To be honest, I already got my bestest birthday's present ever. ever! and it's her herself~

I love her!

06 April 2009

this is funny

A few days ago after I posted my previous post, my girlfriend and I, we went to see a movie. Then on our way to get there, when we're actually on a beca, I asked her what she thinks about my blog.

And she said: "lots of grammatical mistakes".

haha!!

03 April 2009

she's my girlfriend now!

Guys guys, I have  good news to tell. At least for me haha.

Last night, I told the girl, which I have been crazy over for the last few months, about this blog.



And I had to tell her about this blog that because.. wait for it, she is officially my girlfriend now :)

After have been very close to her for quite sometimes, we’re finally officially (?) in a special relationship, starting 22nd of March 2009. And I was the happiest man that evening to learn that she said yes to my question whether she would like to be my girlfriend. And still am happy till now. I am glad and thankful and humbled by this. And I am so lucky too.

Lucky indeed! To have her as my girlfriend. She is my first girlfriend and my last. Hopefully we will spend the rest of our life together.

Thanks to God!

14 February 2009

ah! perfect.








I am so happy.

Haha. the first time when I started blogging, I did it because I was frustrated and sad. And this site will be the place where I throw out everything.

But now, I blog about how happy I am right now. yes, me is happy.

I just got back from a date, with her. It was like the best outing ever in my life, really. She's perfect. We ate Korean food at her favourite restaurant. I never enjoy eating so much like I did just now. The food was really, really really nice.

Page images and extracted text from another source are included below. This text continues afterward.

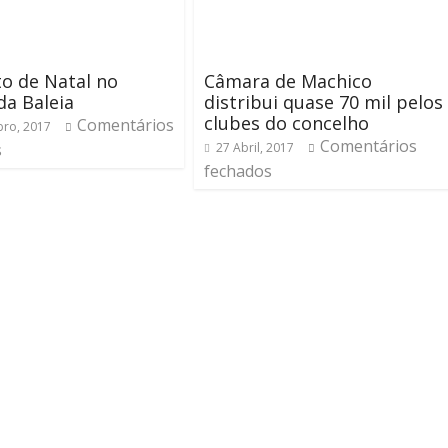
o de Natal no
Câmara de Machico
a Baleia
distribui quase 70 mil pelos
clubes do concelho
Comentários
ro, 2017
Comentários
s
27 Abril, 2017
fechados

Then we had ice cream. I know, this might sound like I'm exaggerating it, but I loved the ice cream so much that I was thinking to buy another one haha.

Then we watched a movie. It was great, the story is about three journalists trying to catch the Bosnia war criminal.

And the highlight of the night was.. she herself. hehe. Her presence was really something that make me so glad and happy. =p

ah! perfect evening~

03 February 2009

i am crazy. am i not?
















Hmm I don't know how to begin with haha. Okay, remember the girl that I was talking about? The one that me and me friends celebrated her birthday? Ala... the one that I blogged about under title of 'kind of'

Okay if you remember now then good.

Me and her. we are getting closer now. And I just can't help but to tell the world that I like her a lot! Yes, a lot!!! :)

I'm dating her now. We went out together. Sitting in class next to each other. And talk on the phone, texting. Wow. I just don't know how to describe how I feel right now. I am so glad that she is my friend. I want her to be my best friend, ..or more!

It's just nice to just to look at her. or to listen to her voice.

Haha. I'm crazy. Okay lah! Enough for now.